Key strategies: (1) Auto-scaling app servers pre-warmed before the sale starts. (2) CDN for all static assets so origin servers aren't hit. (3) Queue-based processing — accept orders into a message queue and process them asynchronously rather than hitting the database directly. (4) Rate limiting per user to prevent abuse. (5) Cache inventory counts in Redis with atomic decrements to avoid overselling. (6) Graceful degradation — disable non-essential features (recommendations, reviews) during the spike. (7) Circuit breakers on downstream services (payment, email) so failures don't cascade.

Q: Explain consistent hashing and why it's preferred over simple modulo-based sharding.

With modulo hashing (hash(key) % N), adding or removing a server changes N, which reassigns almost every key to a different server — massive data movement. Consistent hashing places servers on a virtual ring. Each key maps to the next server clockwise. When you add a server, only the keys between the new server and its predecessor move (~1/N of the total data). This minimizes redistribution. Virtual nodes (multiple positions per server) improve balance. Used by Cassandra, DynamoDB, Memcached, and most CDNs.

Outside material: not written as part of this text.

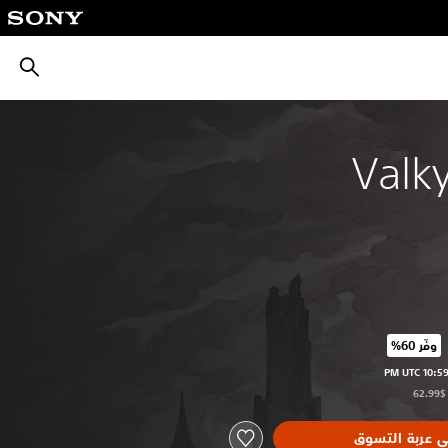
بحث
Valk
وفّر 60%‏
عر الأصلي البالغ $62.99‏
ى عربة التسوق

Q: You're designing a global e-commerce platform. How do you handle users in the US and Europe with low latency and compliance with GDPR?

Multi-region architecture: (1) CDN (CloudFront/Cloudflare) serves static assets from edge locations worldwide. (2) Regional deployments — US servers in us-east, EU servers in eu-west, with a global load balancer (Route 53/Cloudflare) routing users to the nearest region based on geo-IP. (3) Data sovereignty — EU user data stays in EU databases (GDPR compliance). Use separate database clusters per region. (4) Cross-region replication for shared catalog data (products, prices) that isn't personal. (5) Eventual consistency is acceptable for the product catalog (AP) but user account/payment data is region-local and strongly consistent (CP).

Q: What is the difference between a load balancer and an API gateway? When would you use both?

A load balancer distributes traffic across multiple instances of the same service (Layer 4/7, health checks, round-robin/least-connections). An API gateway is a single entry point for clients that handles cross-cutting concerns: authentication, rate limiting, request routing to different microservices, response aggregation, protocol translation (REST to gRPC). In practice, you use both: the API gateway sits in front as the public-facing entry point, and each microservice behind it has its own load balancer distributing traffic across its instances. Example: Kong/AWS API Gateway (gateway) + ALB (load balancer per service).